Impactos para a população brasileira
Vale lembrar que essa redução pode impactar diretamente na condução da pandemia no Brasil. Três universidades públicas federais estão em estudo para o desenvolvimento de imunizante para a covid-19 (as Universidades Federais do Rio de Janeiros, Minas Gerais e Paraná), além disso, a rede oferece dois mil leitos em hospitais para o tratamento e acompanhamento dos pacientes que contraíram a doença. Para evitar que chegue a esse ponto, as instituições buscam auxílio por meio de verbas estaduais, a Universidade Federal de Minas Gerais, a UFMG, por exemplo, solicitou 30 milhões de reais para a prefeitura de Belo Horizonte para arcar com os gastos da primeira e segunda fase do estudo clínico da própria vacina.

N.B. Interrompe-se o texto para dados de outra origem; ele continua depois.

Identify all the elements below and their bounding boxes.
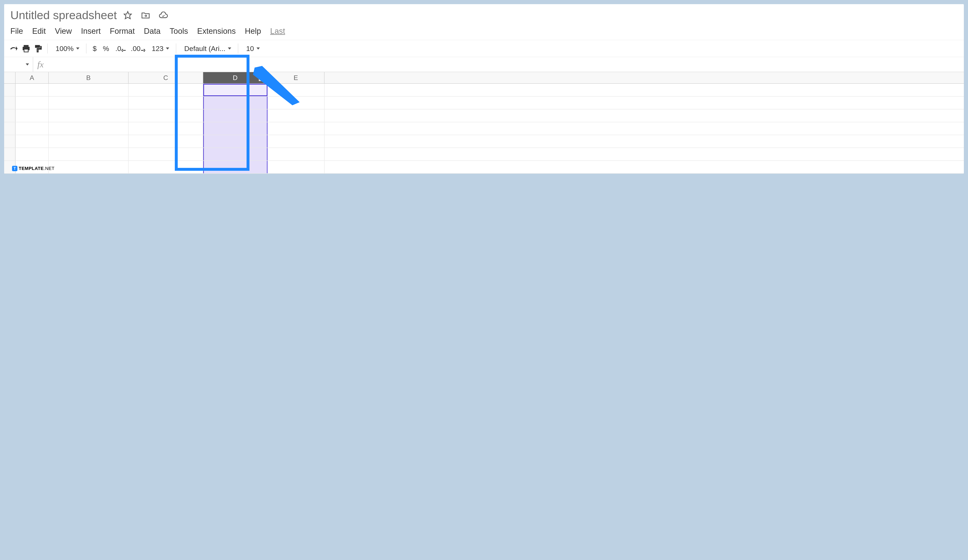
menu-format[interactable]: Format: [110, 27, 134, 36]
row: [4, 84, 964, 97]
cell[interactable]: [129, 122, 203, 135]
cell[interactable]: [15, 135, 49, 147]
print-icon[interactable]: [22, 45, 30, 53]
menu-insert[interactable]: Insert: [81, 27, 101, 36]
row-header[interactable]: [4, 135, 15, 147]
star-icon[interactable]: [123, 10, 133, 20]
zoom-selector[interactable]: 100%: [53, 45, 81, 53]
chevron-down-icon: [166, 48, 169, 50]
cell[interactable]: [49, 84, 129, 96]
menu-tools[interactable]: Tools: [170, 27, 188, 36]
menu-extensions[interactable]: Extensions: [197, 27, 236, 36]
column-header-c[interactable]: C: [129, 72, 203, 83]
cell[interactable]: [15, 122, 49, 135]
cell[interactable]: [15, 97, 49, 109]
menu-edit[interactable]: Edit: [32, 27, 46, 36]
title-icons: [123, 10, 168, 20]
row: [4, 97, 964, 109]
column-header-b[interactable]: B: [49, 72, 129, 83]
row-header[interactable]: [4, 122, 15, 135]
cell[interactable]: [129, 135, 203, 147]
decrease-decimal-button[interactable]: .0: [114, 45, 126, 53]
zoom-value: 100%: [54, 45, 75, 53]
svg-rect-4: [35, 45, 40, 48]
separator: [86, 43, 86, 53]
svg-marker-5: [253, 66, 300, 105]
cell[interactable]: [129, 109, 203, 122]
svg-rect-3: [24, 49, 28, 52]
menu-bar: File Edit View Insert Format Data Tools …: [4, 24, 964, 40]
currency-button[interactable]: $: [91, 45, 98, 53]
app-window: Untitled spreadsheet File Edit View Inse…: [4, 4, 964, 173]
increase-decimal-button[interactable]: .00: [129, 45, 145, 53]
chevron-down-icon: [26, 63, 29, 66]
row: [4, 161, 964, 173]
cell[interactable]: [15, 109, 49, 122]
watermark: T TEMPLATE.NET: [12, 166, 55, 171]
row: [4, 109, 964, 122]
cell[interactable]: [203, 109, 267, 122]
number-format-value: 123: [151, 45, 165, 53]
menu-last[interactable]: Last: [270, 27, 285, 36]
font-size-selector[interactable]: 10: [243, 45, 262, 53]
move-folder-icon[interactable]: [141, 10, 151, 20]
column-header-a[interactable]: A: [15, 72, 49, 83]
cell[interactable]: [129, 97, 203, 109]
percent-button[interactable]: %: [102, 45, 110, 53]
row: [4, 135, 964, 148]
number-format-selector[interactable]: 123: [149, 45, 171, 53]
cell[interactable]: [267, 135, 325, 147]
cell[interactable]: [267, 161, 325, 173]
cell[interactable]: [203, 148, 267, 160]
font-size-value: 10: [245, 45, 255, 53]
paint-format-icon[interactable]: [34, 45, 42, 53]
name-box[interactable]: [4, 57, 33, 72]
font-selector[interactable]: Default (Ari...: [181, 45, 233, 53]
document-title[interactable]: Untitled spreadsheet: [10, 8, 117, 22]
row-header[interactable]: [4, 97, 15, 109]
watermark-badge: T: [12, 166, 17, 171]
row: [4, 148, 964, 161]
cell[interactable]: [15, 84, 49, 96]
cell[interactable]: [49, 161, 129, 173]
redo-icon[interactable]: [10, 45, 18, 52]
cell[interactable]: [49, 97, 129, 109]
cell[interactable]: [203, 122, 267, 135]
svg-rect-1: [24, 45, 28, 46]
menu-help[interactable]: Help: [245, 27, 261, 36]
rows-container: [4, 84, 964, 173]
menu-view[interactable]: View: [55, 27, 72, 36]
separator: [176, 43, 176, 53]
cloud-status-icon[interactable]: [158, 10, 168, 20]
row-header[interactable]: [4, 148, 15, 160]
cell[interactable]: [129, 161, 203, 173]
cell[interactable]: [267, 148, 325, 160]
cell[interactable]: [49, 109, 129, 122]
toolbar: 100% $ % .0 .00 123 Default (Ari... 10: [4, 40, 964, 57]
formula-input[interactable]: [48, 57, 964, 72]
menu-file[interactable]: File: [10, 27, 23, 36]
cell[interactable]: [15, 148, 49, 160]
font-value: Default (Ari...: [183, 45, 227, 53]
cell[interactable]: [49, 148, 129, 160]
annotation-arrow: [253, 66, 301, 107]
row: [4, 122, 964, 135]
cell[interactable]: [203, 161, 267, 173]
svg-marker-0: [124, 12, 131, 19]
cell[interactable]: [49, 135, 129, 147]
row-header[interactable]: [4, 109, 15, 122]
menu-data[interactable]: Data: [144, 27, 161, 36]
cell[interactable]: [129, 84, 203, 96]
cell[interactable]: [49, 122, 129, 135]
row-header[interactable]: [4, 84, 15, 96]
select-all-corner[interactable]: [4, 72, 15, 83]
cell[interactable]: [129, 148, 203, 160]
cell[interactable]: [267, 122, 325, 135]
cell[interactable]: [267, 109, 325, 122]
fx-label: fx: [33, 59, 48, 69]
watermark-text: TEMPLATE.NET: [19, 166, 55, 171]
cell[interactable]: [203, 135, 267, 147]
column-headers: ABCDE: [4, 72, 964, 84]
formula-bar: fx: [4, 57, 964, 72]
separator: [47, 43, 48, 53]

É possível que a terceira fase tenha um valor de aproximadamente 300 milhões.
É importante ressaltar também que a pesquisa e desenvolvimento de imunizantes nacionais é um passo para que o país tenha independência em relação à indústria farmacêutica estrangeira, algo fundamental, caso venha-se descobrir que o coronavírus é uma doença endêmica, ou seja, tenha uma certa frequência em determinada região devido à características locais, é o caso da dengue e febre amarela aqui no Brasil.
Quais são os gastos de uma universidade pública em meio a pandemia?

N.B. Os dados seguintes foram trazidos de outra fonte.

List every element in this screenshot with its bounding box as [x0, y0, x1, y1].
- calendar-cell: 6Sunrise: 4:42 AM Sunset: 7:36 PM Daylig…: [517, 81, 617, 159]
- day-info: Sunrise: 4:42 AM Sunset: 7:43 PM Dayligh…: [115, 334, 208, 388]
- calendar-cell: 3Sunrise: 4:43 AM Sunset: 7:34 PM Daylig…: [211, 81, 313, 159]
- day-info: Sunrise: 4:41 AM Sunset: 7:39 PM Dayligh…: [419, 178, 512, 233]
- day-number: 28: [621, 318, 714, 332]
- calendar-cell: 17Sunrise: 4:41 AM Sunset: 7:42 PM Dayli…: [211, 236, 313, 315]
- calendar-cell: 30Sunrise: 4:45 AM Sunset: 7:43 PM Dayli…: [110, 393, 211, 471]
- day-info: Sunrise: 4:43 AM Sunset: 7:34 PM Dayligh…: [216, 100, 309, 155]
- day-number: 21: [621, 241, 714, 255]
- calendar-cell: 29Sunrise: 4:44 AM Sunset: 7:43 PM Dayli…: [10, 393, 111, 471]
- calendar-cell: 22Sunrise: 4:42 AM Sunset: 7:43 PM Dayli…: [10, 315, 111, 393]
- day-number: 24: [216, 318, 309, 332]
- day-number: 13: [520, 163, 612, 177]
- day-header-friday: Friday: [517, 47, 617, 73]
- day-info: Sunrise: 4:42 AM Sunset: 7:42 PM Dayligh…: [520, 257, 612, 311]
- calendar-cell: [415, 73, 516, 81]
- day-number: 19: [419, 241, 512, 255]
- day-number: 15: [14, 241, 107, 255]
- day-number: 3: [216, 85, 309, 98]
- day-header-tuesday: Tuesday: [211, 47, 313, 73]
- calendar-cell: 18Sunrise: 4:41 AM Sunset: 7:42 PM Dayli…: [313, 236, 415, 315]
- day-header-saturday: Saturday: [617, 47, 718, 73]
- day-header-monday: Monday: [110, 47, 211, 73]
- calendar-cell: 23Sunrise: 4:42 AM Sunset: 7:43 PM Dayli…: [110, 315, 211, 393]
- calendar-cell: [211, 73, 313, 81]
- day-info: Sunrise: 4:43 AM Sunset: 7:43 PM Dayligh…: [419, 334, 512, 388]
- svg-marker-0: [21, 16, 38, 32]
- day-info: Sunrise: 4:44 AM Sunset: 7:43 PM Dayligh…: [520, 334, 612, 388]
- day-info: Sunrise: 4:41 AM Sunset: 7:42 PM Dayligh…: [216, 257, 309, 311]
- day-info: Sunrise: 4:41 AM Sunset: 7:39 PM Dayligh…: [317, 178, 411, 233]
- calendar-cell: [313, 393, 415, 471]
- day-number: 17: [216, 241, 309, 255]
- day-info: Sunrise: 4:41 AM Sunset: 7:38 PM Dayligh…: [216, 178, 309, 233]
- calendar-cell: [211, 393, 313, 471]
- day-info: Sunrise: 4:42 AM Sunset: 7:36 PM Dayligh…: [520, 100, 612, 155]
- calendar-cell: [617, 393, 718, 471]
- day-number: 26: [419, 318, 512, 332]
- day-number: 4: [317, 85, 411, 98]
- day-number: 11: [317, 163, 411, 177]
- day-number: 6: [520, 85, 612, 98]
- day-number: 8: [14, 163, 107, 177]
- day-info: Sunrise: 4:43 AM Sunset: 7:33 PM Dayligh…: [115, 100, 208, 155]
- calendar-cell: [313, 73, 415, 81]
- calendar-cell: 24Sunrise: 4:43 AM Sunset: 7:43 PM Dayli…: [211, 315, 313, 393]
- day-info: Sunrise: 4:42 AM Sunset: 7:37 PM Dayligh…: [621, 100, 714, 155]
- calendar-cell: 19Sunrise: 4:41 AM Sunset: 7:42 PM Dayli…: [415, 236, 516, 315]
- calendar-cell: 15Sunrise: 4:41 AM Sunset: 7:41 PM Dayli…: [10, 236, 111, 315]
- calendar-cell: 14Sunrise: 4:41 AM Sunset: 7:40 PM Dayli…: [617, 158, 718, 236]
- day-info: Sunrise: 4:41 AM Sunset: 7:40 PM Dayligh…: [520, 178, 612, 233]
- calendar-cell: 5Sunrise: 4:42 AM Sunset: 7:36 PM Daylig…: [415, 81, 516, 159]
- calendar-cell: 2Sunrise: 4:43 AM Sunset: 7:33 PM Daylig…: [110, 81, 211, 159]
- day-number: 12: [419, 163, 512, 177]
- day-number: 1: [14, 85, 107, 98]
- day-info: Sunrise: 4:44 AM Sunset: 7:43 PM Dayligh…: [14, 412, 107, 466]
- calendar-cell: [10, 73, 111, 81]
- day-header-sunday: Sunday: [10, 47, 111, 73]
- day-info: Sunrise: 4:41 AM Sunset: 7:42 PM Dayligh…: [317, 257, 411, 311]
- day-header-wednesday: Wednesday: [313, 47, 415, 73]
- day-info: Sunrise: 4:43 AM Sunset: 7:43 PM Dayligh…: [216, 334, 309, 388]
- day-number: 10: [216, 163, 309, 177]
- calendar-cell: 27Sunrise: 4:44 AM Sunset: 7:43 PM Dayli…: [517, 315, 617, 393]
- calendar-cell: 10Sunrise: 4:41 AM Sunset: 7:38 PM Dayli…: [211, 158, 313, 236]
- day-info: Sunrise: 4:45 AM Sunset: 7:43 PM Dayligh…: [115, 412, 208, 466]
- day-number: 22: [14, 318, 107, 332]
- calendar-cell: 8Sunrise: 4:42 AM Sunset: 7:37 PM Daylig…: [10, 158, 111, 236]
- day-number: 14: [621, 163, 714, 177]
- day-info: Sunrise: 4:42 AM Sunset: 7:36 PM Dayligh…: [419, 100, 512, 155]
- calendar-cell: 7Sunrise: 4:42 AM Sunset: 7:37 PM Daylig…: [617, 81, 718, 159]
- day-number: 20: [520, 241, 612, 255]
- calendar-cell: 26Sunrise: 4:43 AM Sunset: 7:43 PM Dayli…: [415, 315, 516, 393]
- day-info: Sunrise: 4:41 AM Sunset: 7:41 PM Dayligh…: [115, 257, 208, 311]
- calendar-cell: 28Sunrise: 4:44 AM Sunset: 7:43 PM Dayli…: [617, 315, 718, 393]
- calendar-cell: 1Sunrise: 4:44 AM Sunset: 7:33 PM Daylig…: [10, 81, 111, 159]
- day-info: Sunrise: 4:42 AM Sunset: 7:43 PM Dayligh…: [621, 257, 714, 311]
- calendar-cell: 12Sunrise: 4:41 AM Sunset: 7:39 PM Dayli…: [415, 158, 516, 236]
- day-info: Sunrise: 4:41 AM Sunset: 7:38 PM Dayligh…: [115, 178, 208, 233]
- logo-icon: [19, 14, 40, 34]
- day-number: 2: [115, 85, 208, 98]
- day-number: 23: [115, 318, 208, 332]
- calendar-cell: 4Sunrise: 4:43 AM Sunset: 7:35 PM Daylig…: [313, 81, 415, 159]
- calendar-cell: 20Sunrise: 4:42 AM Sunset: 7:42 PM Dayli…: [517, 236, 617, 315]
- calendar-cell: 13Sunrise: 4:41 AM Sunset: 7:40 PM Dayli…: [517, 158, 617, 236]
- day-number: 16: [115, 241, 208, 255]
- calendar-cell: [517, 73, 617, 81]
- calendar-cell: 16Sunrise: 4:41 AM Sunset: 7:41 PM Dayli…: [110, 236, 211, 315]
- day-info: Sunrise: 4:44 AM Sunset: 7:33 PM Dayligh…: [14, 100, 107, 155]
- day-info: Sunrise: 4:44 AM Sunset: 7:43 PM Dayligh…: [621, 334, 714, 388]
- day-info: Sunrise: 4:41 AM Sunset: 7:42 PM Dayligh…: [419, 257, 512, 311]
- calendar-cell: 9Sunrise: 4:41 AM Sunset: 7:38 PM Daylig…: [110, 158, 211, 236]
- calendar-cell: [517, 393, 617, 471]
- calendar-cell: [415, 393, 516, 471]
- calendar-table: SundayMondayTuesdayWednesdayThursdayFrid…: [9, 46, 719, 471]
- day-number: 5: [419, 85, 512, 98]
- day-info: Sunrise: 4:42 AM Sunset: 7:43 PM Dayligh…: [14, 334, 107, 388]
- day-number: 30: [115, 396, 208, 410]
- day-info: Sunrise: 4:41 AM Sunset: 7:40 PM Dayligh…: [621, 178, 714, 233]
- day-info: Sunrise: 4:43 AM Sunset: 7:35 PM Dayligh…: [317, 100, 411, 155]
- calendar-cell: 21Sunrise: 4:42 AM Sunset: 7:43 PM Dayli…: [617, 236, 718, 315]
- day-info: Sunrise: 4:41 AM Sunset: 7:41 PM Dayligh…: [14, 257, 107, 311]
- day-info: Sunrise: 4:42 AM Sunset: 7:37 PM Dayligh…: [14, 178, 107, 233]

Para quem não faz parte da realidade de gestão de uma instituição enorme, ou não costuma pesquisar sobre os gastos de órgãos públicos, é difícil imaginar como, em meio a uma pandemia, existem tantos gastos que não podem ser quitados com o valor disponibilizado.

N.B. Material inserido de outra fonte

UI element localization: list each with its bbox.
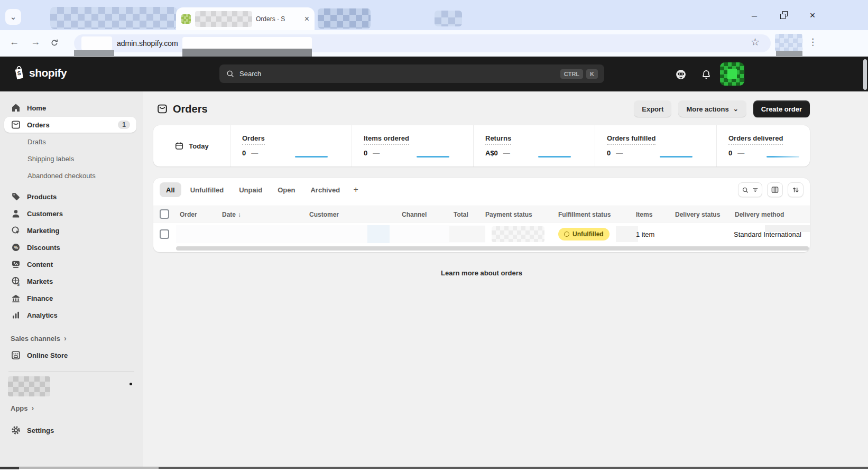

Como já foi dito, no orçamento discricionário não está incluso o valor gasto com salários e aposentadorias, porém, todas as outras despesas são custeadas por esse dinheiro. Apesar de não haver tantos alunos presentes de forma presencial, muitas outras pessoas continuam se dirigindo até a instituição para continuar com pesquisas, por isso, as contas de energia, luz e internet continuam sendo pagas, além de, claro, despesa com álcool em gel, papel higiênico e outros ítens de higiene e limpeza. As universidades que possuem em seu complexo um hospital universitário também precisam desembolsar valores para cobrir gastos dos leitos, testagens de covid, manutenção e limpeza do prédio e dos equipamentos, mão de obra e outros gastos.
Além disso, os alunos pesquisadores continuam trabalhando e recebendo as suas bolsas de estudos, outros dependem das moradias estudantis e dos auxílios para a permanência. Mesmo de longe, ainda há investimento em equipamentos, materiais, bases de dados, tecnologias para a melhora do ensino à distância e em biossegurança para a volta às aulas presenciais.
Segundo Milton Ribeiro, o atual Ministro da educação, esse corte é uma forma de fazer com que obras sejam barradas e todo o gasto, neste momento, seja apenas com o essencial, já que, neste momento de crise, a arrecadação de impostos no país é pouca, mas é esperado que a verba volte a se normalizar com o fim desta realidade atípica. Por enquanto, ainda não há boas expectativas para os 1,3 milhão de alunos e todos aqueles que dependem das UF’s, que neste momento, pode-se considerar que seja toda a população brasileira, já que grande parte dos avanços nos estudos sobre o coronavírus são realizados pelas instituições de ensino superior federais.